A CHAMPION of social justice and a key architect of Fremantle’s community services, former Fremantle council director Ken Posney died on Wednesday morning following a long illness.
Mr Posney headed up the council’s community development department for nearly three decades until his retirement in 2009, serving under five mayors.
Fremantle mayor Brad Pettitt paid tribute to Mr Posney at Wednesday’s full council meeting, saying he had made an extraordinary contribution to the port city.
“Ken was a real pioneer and had a strong sense of social justice, and he was really good at innovating to fill the gaps that were being left by the state and federal governments,” Dr Pettitt said.
“He was responsible for an extraordinary range of firsts, some of which are now considered mainstream.”
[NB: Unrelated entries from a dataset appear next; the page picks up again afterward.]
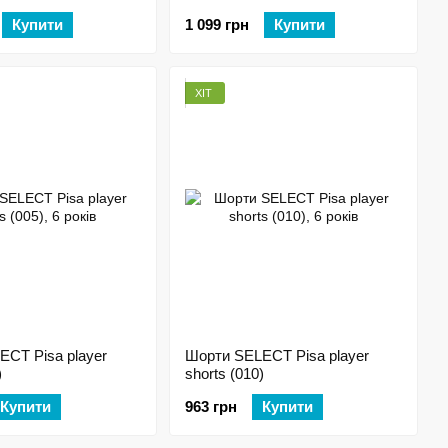
Купити
1 099 грн
Купити
ХІТ
CT Pisa player
Шорти SELECT Pisa player
)
shorts (010)
Купити
963 грн
Купити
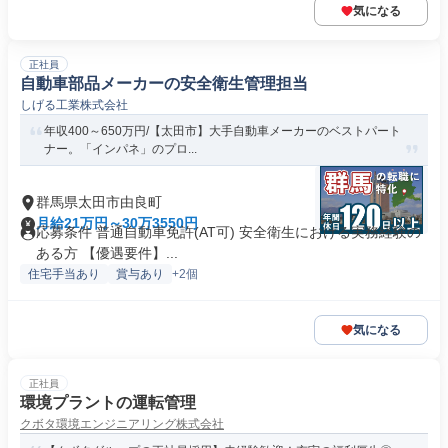
気になる
正社員
自動車部品メーカーの安全衛生管理担当
しげる工業株式会社
年収400～650万円/【太田市】大手自動車メーカーのベストパート
ナー。「インパネ」のプロ...
群馬県太田市由良町
月給21万円～30万3550円
応募条件 普通自動車免許(AT可) 安全衛生における実務経験の
ある方 【優遇要件】...
住宅手当あり
賞与あり
+2個
気になる
正社員
環境プラントの運転管理
クボタ環境エンジニアリング株式会社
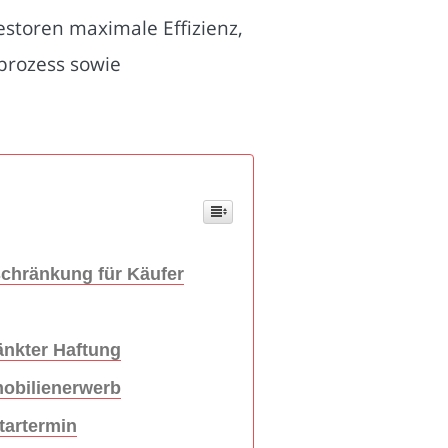
storen maximale Effizienz,
prozess sowie
chränkung für Käufer
änkter Haftung
mobilienerwerb
tartermin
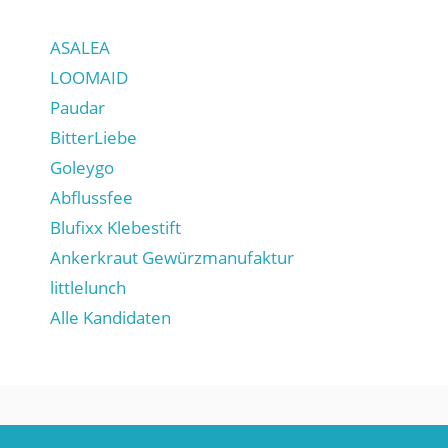
ASALEA
LOOMAID
Paudar
BitterLiebe
Goleygo
Abflussfee
Blufixx Klebestift
Ankerkraut Gewürzmanufaktur
littlelunch
Alle Kandidaten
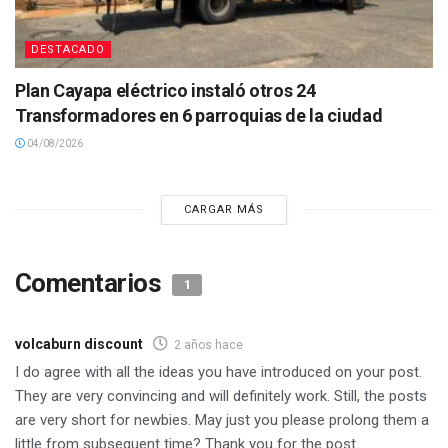
DESTACADO
Plan Cayapa eléctrico instaló otros 24
Transformadores en 6 parroquias de la ciudad
04/08/2026
CARGAR MÁS
Comentarios
1
volcaburn discount
2 años hace
I do agree with all the ideas you have introduced on your post.
They are very convincing and will definitely work. Still, the posts
are very short for newbies. May just you please prolong them a
little from subsequent time? Thank you for the post.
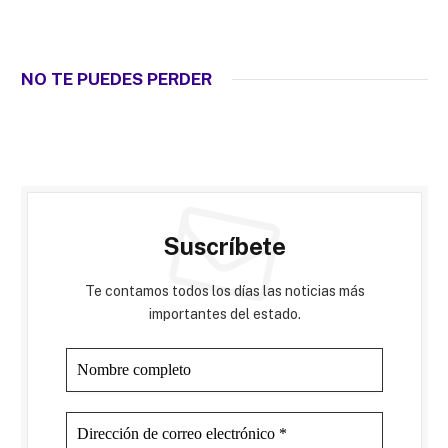
NO TE PUEDES PERDER
Suscríbete
Te contamos todos los días las noticias más
importantes del estado.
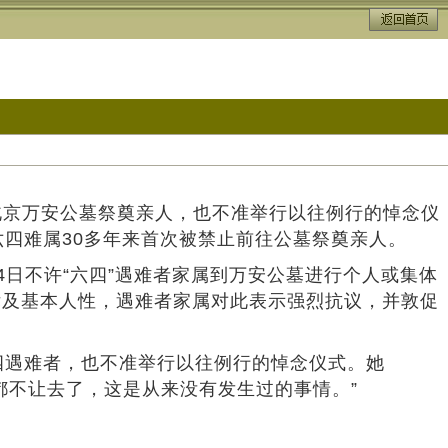
北京万安公墓祭奠亲人，也不准举行以往例行的悼念仪
四难属30多年来首次被禁止前往公墓祭奠亲人。
4日不许“六四”遇难者家属到万安公墓进行个人或集体
律及基本人性，遇难者家属对此表示强烈抗议，并敦促
遇难者，也不准举行以往例行的悼念仪式。她
都不让去了，这是从来没有发生过的事情。”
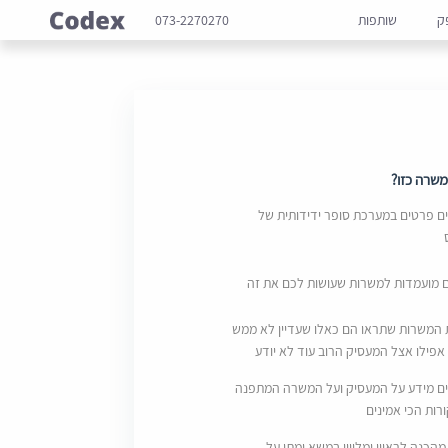
ק
שותפות
073-2270270
שרה כזו?
 פרטים במערכת סופר ידידותית של
ם מועמדות למשרות שעושות לכם את זה
 המשרות שתראו הם כאלו שעדיין לא ממש
אפילו אצל המעסיק הרוב עוד לא יודע
ם מידע על המעסיק ועל המשרה המתפנה
ות הכי אמינים
מהכנה לראיון ומליווי במשא ומתן על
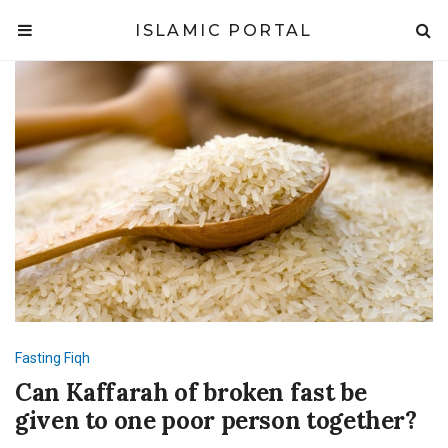
ISLAMIC PORTAL
Fasting
Fiqh
Can Kaffarah of broken fast be
given to one poor person together?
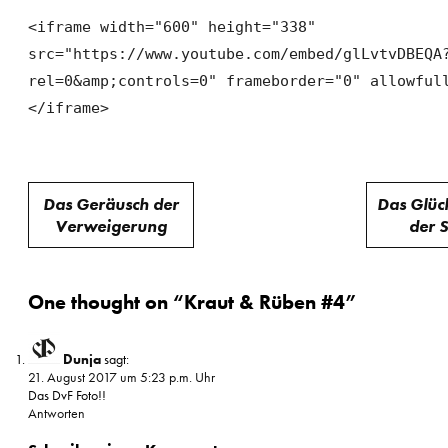
<iframe width="600" height="338"
src="https://www.youtube.com/embed/glLvtvDBEQA
rel=0&amp;controls=0" frameborder="0" allowful
</iframe>
Beitragsnavigation
Das Geräusch der
Das Glück
Verweigerung
der 
One thought on “
Kraut & Rüben #4
”
Dunja
sagt:
21. August 2017 um 5:23 p.m. Uhr
Das DvF Foto!!
Antworten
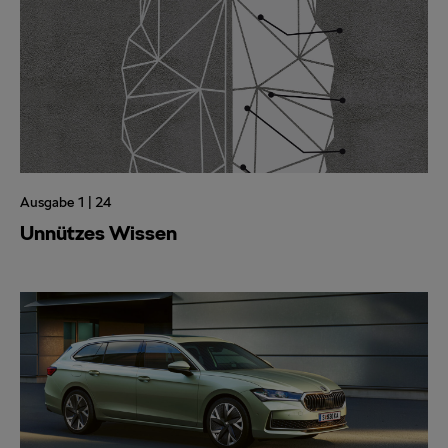
Ausgabe 1 | 24
Unnützes Wissen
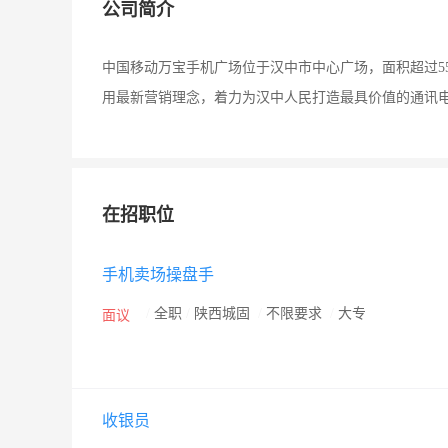
公司简介
中国移动万宝手机广场位于汉中市中心广场，面积超过5
用最新营销理念，着力为汉中人民打造最具价值的通讯
在招职位
手机卖场操盘手
/
全职
/
陕西城固
/
不限要求
/
大专
面议
收银员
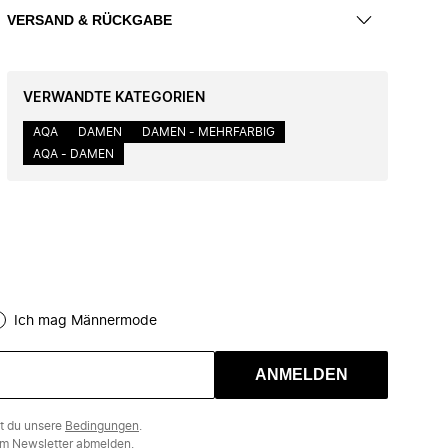
VERSAND & RÜCKGABE
VERWANDTE KATEGORIEN
AQA
DAMEN
DAMEN - MEHRFARBIG
AQA - DAMEN
Ich mag Männermode
ANMELDEN
st du unsere
Bedingungen
.
m Newsletter abmelden.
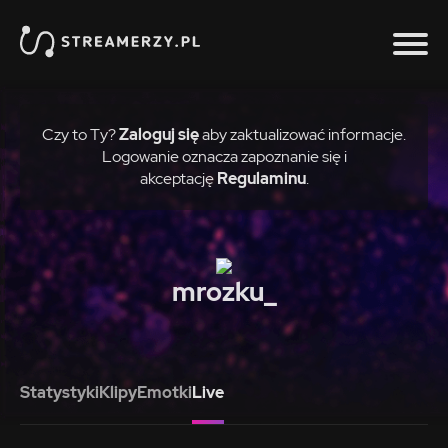
Czy to Ty?
Zaloguj się
aby zaktualizować informacje.
Logowanie oznacza zapoznanie się i
akceptację
Regulaminu
.
mrozku_
Statystyki
Klipy
Emotki
Live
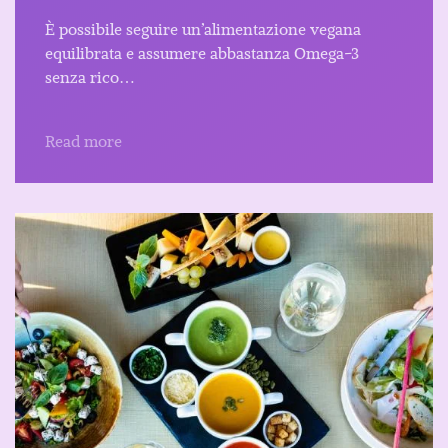
È possibile seguire un’alimentazione vegana
equilibrata e assumere abbastanza Omega-3
senza rico…
Read more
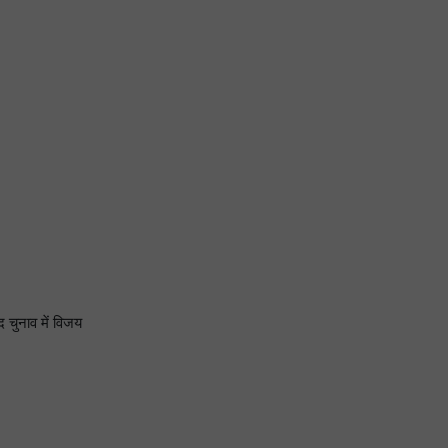
 चुनाव में विजय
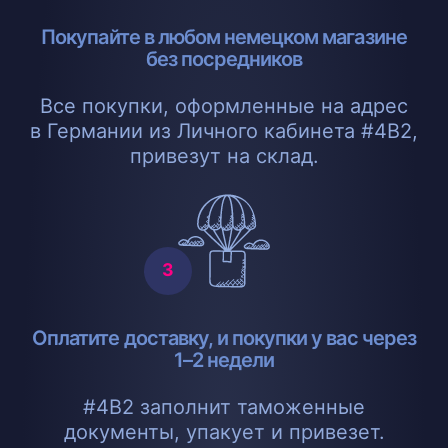
Покупайте в любом немецком магазине
без посредников
Все покупки, оформленные на адрес
в Германии из Личного кабинета #4B2,
привезут на склад.
Оплатите доставку, и покупки у вас через
1–2 недели
#4B2 заполнит таможенные
документы, упакует и привезет.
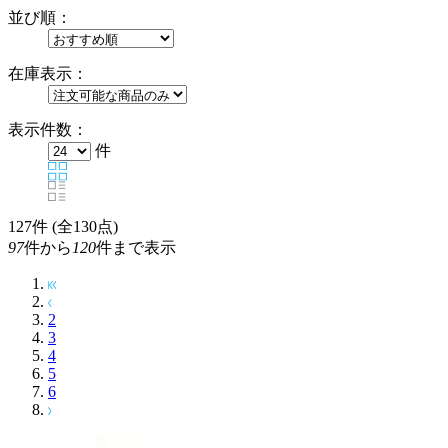
並び順：
在庫表示：
表示件数：
件
127
件 (全130点)
97
件から
120
件まで表示
2
3
4
5
6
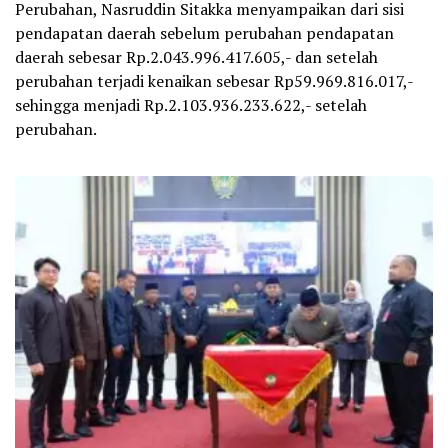
Perubahan, Nasruddin Sitakka menyampaikan dari sisi
pendapatan daerah sebelum perubahan pendapatan
daerah sebesar Rp.2.043.996.417.605,- dan setelah
perubahan terjadi kenaikan sebesar Rp59.969.816.017,-
sehingga menjadi Rp.2.103.936.233.622,- setelah
perubahan.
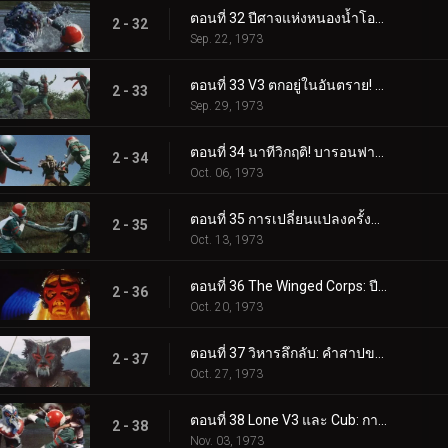
ตอนที่ 28 การโจมตีเต็มกำลังของผู้บัญชาการทั้งห้า!
2 - 28
Aug. 25, 1973
ตอนที่ 29 การท้าทายครั้งสุดท้ายของหมอจี!
2 - 29
Sep. 01, 1973
ตอนที่ 30 หมอจี! รูปร่างที่แท้จริงของความชั่วร้ายคือ...?
2 - 30
Sep. 08, 1973
ตอนที่ 31 เข้ามา บารอนฟาง: ผู้บัญชาการแห่งคำสาป!!
2 - 31
Sep. 15, 1973
ตอนที่ 32 ปีศาจแห่งหนองน้ำโอนิบิ: หน่วยสอดแนมไรเดอร์ถูกทำลายล้าง!?
2 - 32
Sep. 22, 1973
ตอนที่ 33 V3 ตกอยู่ในอันตราย! ไรเดอร์หนึ่งและสองกลับมา!!
2 - 33
Sep. 29, 1973
ตอนที่ 34 นาทีวิกฤติ! บารอนฟาง ปะทะ ทรีไรเดอร์!!
2 - 34
Oct. 06, 1973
Former mayor Peter Tagliaferri said he’d first met Mr Posney in the early 1980s when both were helping establish the Fremantle Migrant Resource Centre.
Mr Tagliaferri said at first he was wary of Mr Posney’s Detroit accent, wondering “who is this American telling us how to live our lives”.
But over the next 30 years Mr Posney would became a trusted confidante who he’d turn to to help resolve issues about various committees and councils as mayor.
“There are way too many issues or social services that Ken spearheaded for Fremantle and indeed Western Australia that it would fill your edition from front cover to the back section,” Mr Tagliaferri said.
“It is not lost on me the fact that he passed away in palliative care in the Aegis centre in his beloved Hilton.
“The fact is, when we had to close Stan Reilly we had an option to sell the 38-bed licence to an aged car provider for $4 million and an item was prepared for council.
“We were a cash-strapped council at the time, but Ken came down to my office and argued ‘would it not be better those beds remained in Fremantle and not be sold’.
“The short story is I was convinced as was council and the beds remained in Fremantle under a contract to Aegis (then known as Southern Cross Care).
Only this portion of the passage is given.